Large-Scale Search
An introduction to Large-scale Full-text Search for the HathiTrust Repository is given following the most recent monthly progress reports below. A report detailing results of stages 1 and 2 is available at http://www.hathitrust.org/technical_reports/Large-Scale-Search.pdf. In addition to reviewing the monthly updates, please visit the Large-Scale Search Blog for up-to-date information.
Updates by month
From the May Update:
From the April Update:
From the March Update:
From the February Update:
From the January Update:
Introduction
The ability to discover content in the HathiTrust repository benefits the archive in a variety of ways. The greater the ability of users to find and use content in the repository, the greater their appreciation of what might otherwise be seen as a preservation effort of hypothetical value. In addition, the process of revealing content in the repository also adds a method for ensuring the integrity of the files; use of those files can reveal problems that might go undetected in a dark archive. While we can facilitate basic discovery through bibliographic searches, deeper discovery through full-text searches across the entire repository provides even greater benefits.

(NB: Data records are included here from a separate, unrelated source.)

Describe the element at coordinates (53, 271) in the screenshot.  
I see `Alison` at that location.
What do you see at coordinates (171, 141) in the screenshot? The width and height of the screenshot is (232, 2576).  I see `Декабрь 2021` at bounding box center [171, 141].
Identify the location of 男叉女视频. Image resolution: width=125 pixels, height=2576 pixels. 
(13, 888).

Research into searching a body of content this large is still in its infancy (the repository is approaching one billion pages), and few clear strategies for accomplishing such tasks exist. The major large-scale open source search engine, Lucene, does not provide benchmarking information for data sets this large, and Solr, the most widely deployed implementation of Lucene, has only recently begun gathering benchmarking data. We embark on trying to solve this problem with only general guidance on strategies.

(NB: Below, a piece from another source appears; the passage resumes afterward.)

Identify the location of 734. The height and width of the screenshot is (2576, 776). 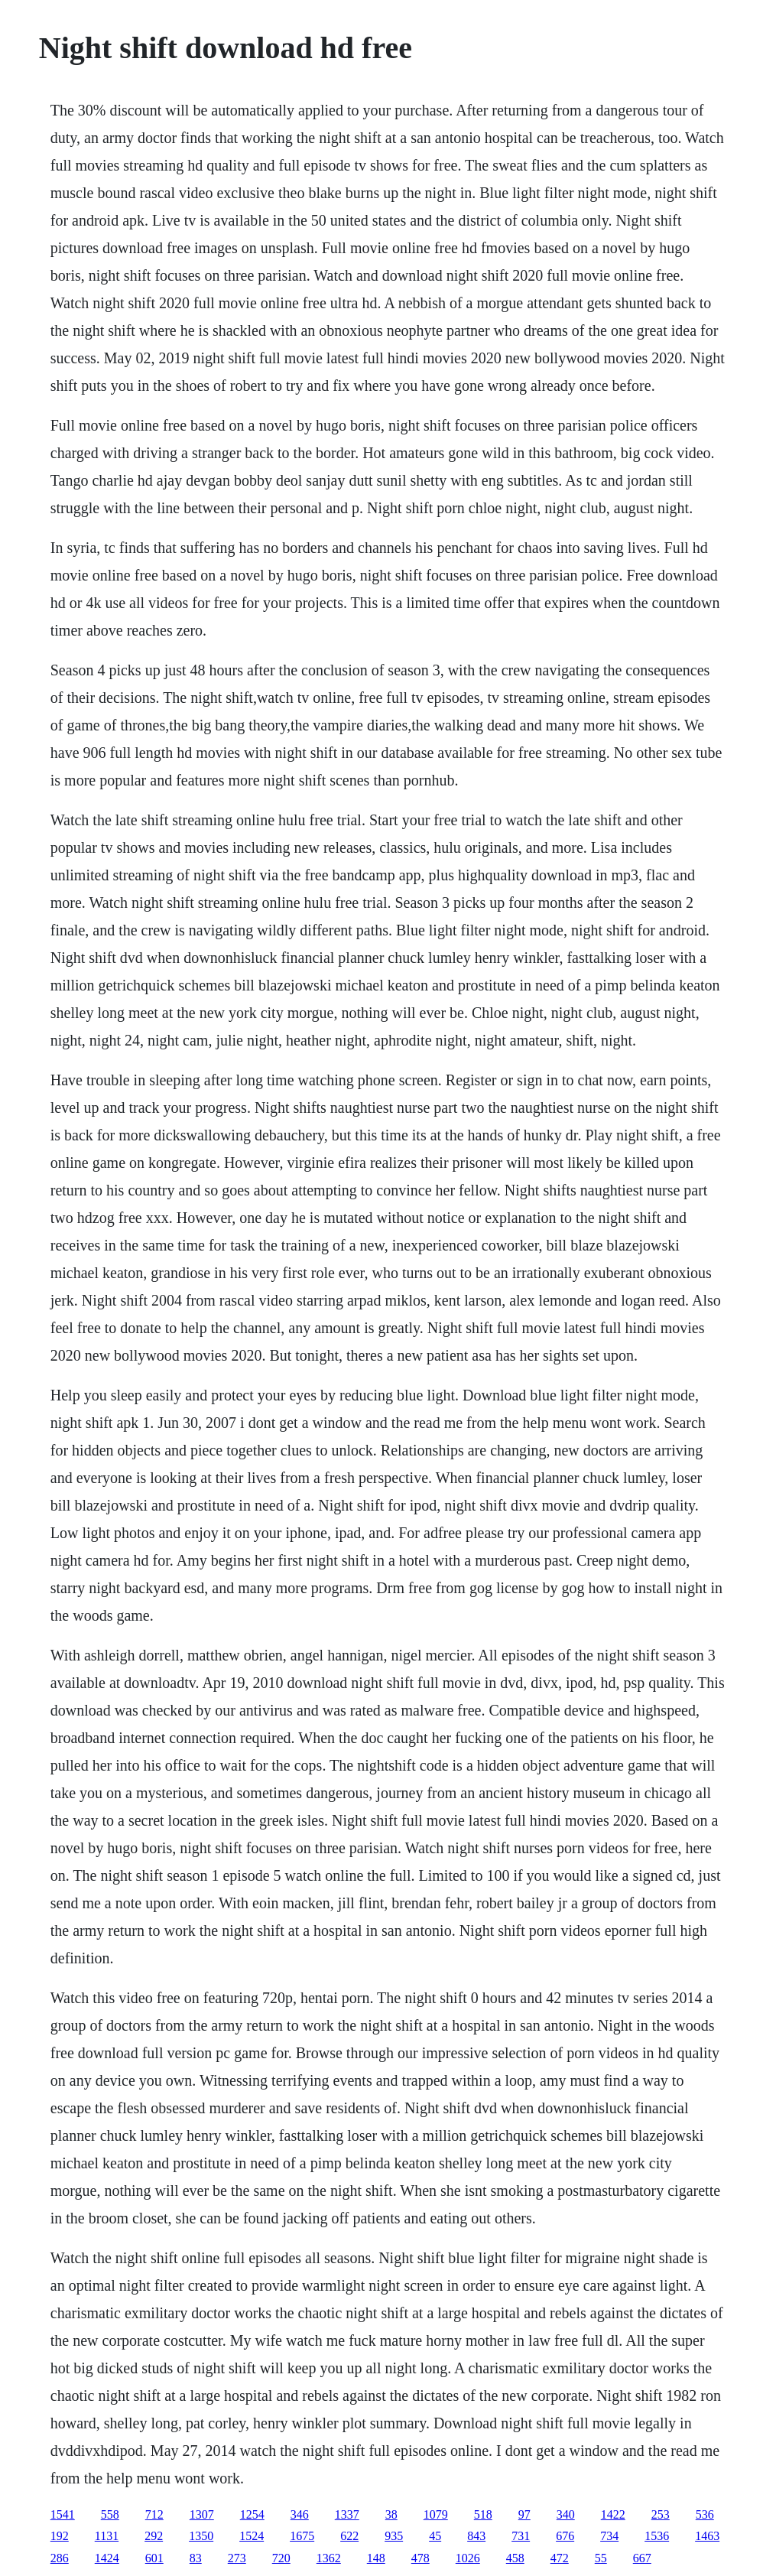 (609, 2535).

Research programmers in the University of Michigan’s Digital Library Production Service have undertaken a process to generate benchmarking data to help shape our strategies. After a preliminary investigation of options, they chose to use Solr and they engaged the Solr development community in helping to define paths. One feature of Solr is its ability to scale searches across very large bodies of content through its use of distributed searching and “shards.” When an index becomes too large to fit on a single system, or when a single query takes too long to execute, an index can be split into multiple shards, and Solr can query and merge results across those shards. Although the size of our data clearly points to the need for shards, there are many other variables in designing a successful approach, one that scales to large amounts of data and provides meaningful results. This introduction summarizes the strategy we are taking. A report on ongoing activities is available here.

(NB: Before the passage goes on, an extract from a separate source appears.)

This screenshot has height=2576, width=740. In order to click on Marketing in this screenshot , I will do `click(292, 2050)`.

One final challenge in this process is assembling a suite of test searches. In initial testing, we quickly learned that our first suite of queries would not provide us with a typical range of performance results. Typical queries are likely to vary significantly, depending on a vast number of variables. We continue to refine our approach to defining a query set, a process likely to change shape as we deploy a search mechanism for end users.
Overview of Strategy
We have attempted to define the variables that have the greatest impact on large-scale searching. We have also tried to stage our benchmarking process so that we start with the simplest approach and introduce each new variable only after collecting benchmarking data on the previous instantiation of the index and environment. Our stages are as follows:
- Stage 1: Growing the index Complete: As the index gets larger, we expect to learn about the size of the index relative to the body of content, time to index with a growing body of content, and degradation of search performance as the amount of content increases. In order to gain a clear sense of the way that these phenomena take place, we are conducting tests on indexes in 100,000 volume steps, from 100,000 to 1,000,000 (with additional increments at 10,000 and 50,000).
- Stage 2: Impact of memory Complete: Increasing physical memory and changing JVM configurations will also influence performance. We will increase physical memory from 4GB to 8GB and test several JVM configuration changes in combination with the test suite and each of these index sizes.
- Stage 3: Using shards Complete: We will introduce shards in the approach, employing multiple shards with the 8GB memory and optimal JVM configuration. We will test the suite of searches with one shard on each of two physical servers. We will then test the suite of searches with one shard on each of two virtual servers on each physical server (i.e., four shards). Benchmarking data will be gathered for all of the index steps.
- Stage 4: Load testing: We will introduce load testing for the single shard and multi-shard approaches, attempting to see what impact a large number of users will have on performance.
- Stage 5: Faceting results: Full-text searching of a large number of documents will undoubtedly lead to the retrieval of a large numbers of results, and thus usability problems. One obvious strategy for improving navigation of large numbers of results is the use of faceted displays from associated bibliographic data. We will add relatively full bibliographic records to each of the documents and repeat the testing process with a faceted display of results from the bibliographic data.